**Task goal:** Transcribe all data verbatim. Skip the pictures.

*** Supplied material Section Begins ***

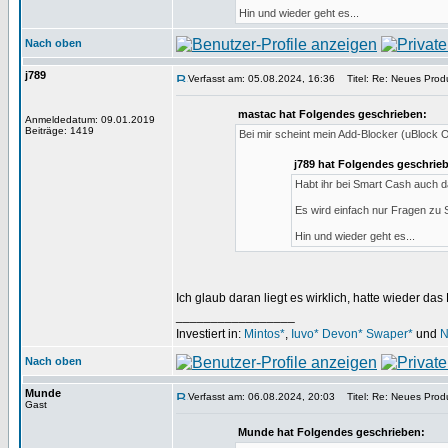
Hin und wieder geht es...
Nach oben
j789
Verfasst am: 05.08.2024, 16:36
Titel: Re: Neues Produ
mastac hat Folgendes geschrieben:
Anmeldedatum: 09.01.2019
Beiträge: 1419
Bei mir scheint mein Add-Blocker (uBlock Or
j789 hat Folgendes geschrie
Habt ihr bei Smart Cash auch d
Es wird einfach nur Fragen zu 
Hin und wieder geht es...
Ich glaub daran liegt es wirklich, hatte wieder d
_________________
Investiert in:
Mintos*
,
Iuvo*
Devon*
Swaper*
und
N
Nach oben
Munde
Verfasst am: 06.08.2024, 20:03
Titel: Re: Neues Produ
Gast
Munde hat Folgendes geschrieben:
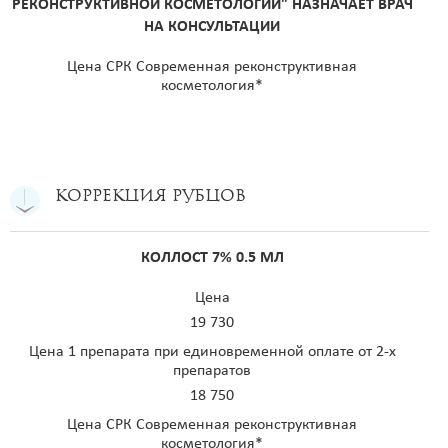
РЕКОНСТРУКТИВНОЙ КОСМЕТОЛОГИИ" НАЗНАЧАЕТ ВРАЧ
НА КОНСУЛЬТАЦИИ
Цена СРК Современная реконструктивная
косметология*
Коррекция рубцов
КОЛЛОСТ 7% 0.5 МЛ
Цена
19 730
Цена 1 препарата при единовременной оплате от 2-х
препаратов
18 750
Цена СРК Современная реконструктивная
косметология*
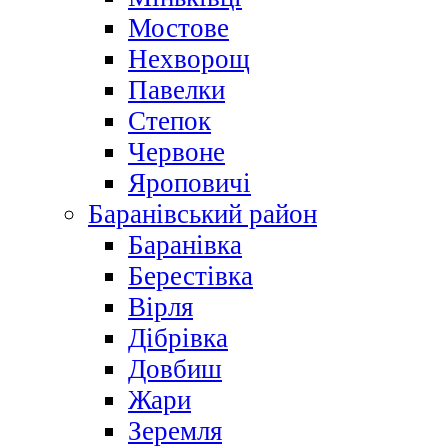
Мостове
Нехворощ
Павелки
Степок
Червоне
Яроповичі
Баранівський район
Баранівка
Берестівка
Вірля
Дібрівка
Довбиш
Жари
Зеремля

*** Supplied material Section Ends ***

**The completed task:**
Hin und wieder geht es...
Nach oben
j789
Verfasst am: 05.08.2024, 16:36
Titel: Re: Neues Produ
mastac hat Folgendes geschrieben:
Anmeldedatum: 09.01.2019
Beiträge: 1419
Bei mir scheint mein Add-Blocker (uBlock Or
j789 hat Folgendes geschrie
Habt ihr bei Smart Cash auch d
Es wird einfach nur Fragen zu 
Hin und wieder geht es...
Ich glaub daran liegt es wirklich, hatte wieder d
_________________
Investiert in:
Mintos*
,
Iuvo*
Devon*
Swaper*
und
N
Nach oben
Munde
Verfasst am: 06.08.2024, 20:03
Titel: Re: Neues Produ
Gast
Munde hat Folgendes geschrieben:
РЕКОНСТРУКТИВНОЙ КОСМЕТОЛОГИИ" НАЗНАЧАЕТ ВРАЧ
НА КОНСУЛЬТАЦИИ
Цена СРК Современная реконструктивная
косметология*
Коррекция рубцов
КОЛЛОСТ 7% 0.5 МЛ
Цена
19 730
Цена 1 препарата при единовременной оплате от 2-х
препаратов
18 750
Цена СРК Современная реконструктивная
косметология*
Мостове
Нехворощ
Павелки
Степок
Червоне
Яроповичі
Баранівський район
Баранівка
Берестівка
Вірля
Дібрівка
Довбиш
Жари
Зеремля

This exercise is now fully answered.